National Surety did not spell out how it thought Hartford should have “used” that information, but only one possibility presents itself: Hartford could “benefit” Sufix by advising it to get its excess carrier involved in the defense. National Surety argued, in other words, that Hartford might be liable, because its insured failed to give notice under a policy issued by another company.
In October 2012, in National Surety Corp. v. Hartford Casualty Ins. Co., the Sixth Circuit rejected that argument and granted summary judgment. It did so on the ground that National Surety had failed to establish an element of bad faith under Kentucky law: “consciousness of wrongdoing or reckless disregard.” The Court did not rule out the possibility that, under different circumstances (or in a different state), a primary insurer might be liable for an insured’s breach of an excess policy.
Also in October, in Great American E & S Ins.
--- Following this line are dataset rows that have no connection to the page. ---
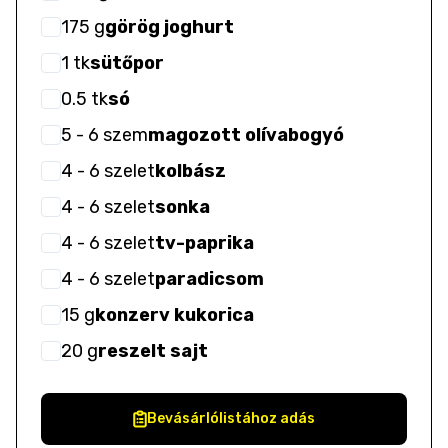
175
g
görög joghurt
1
tk
sütőpor
0.5
tk
só
5
- 6
szem
magozott olívabogyó
4
- 6
szelet
kolbász
4
- 6
szelet
sonka
4
- 6
szelet
tv-paprika
4
- 6
szelet
paradicsom
15
g
konzerv kukorica
20
g
reszelt sajt
Bevásárlólistához adás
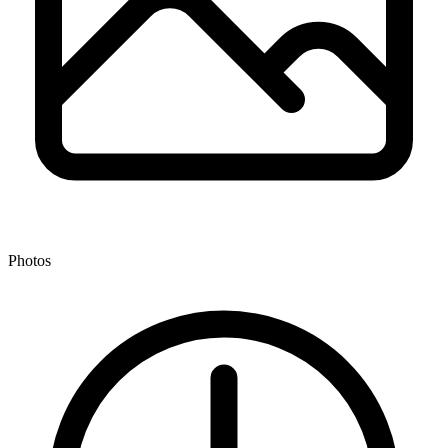
Photos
Co. v. Quintairos, Prieto, Wood & Boyer, the Supreme Court of Mississippi held that an excess insurer could bring a subrogation action against the lawyers that represented its insured, but it could not assert a direct claim for malpractice, because it was not a client. But in Ace American Ins. Co. v. Sandberg, Phoenix & Von Gontard, the Southern District of Illinois refused to dismiss a similar malpractice claim, on the ground that an excess policy that provides coverage above a self-insured retention might give the insurer the same rights as a primary carrier.
In short, the job of defining the rights of an excess carrier has not yet been completed.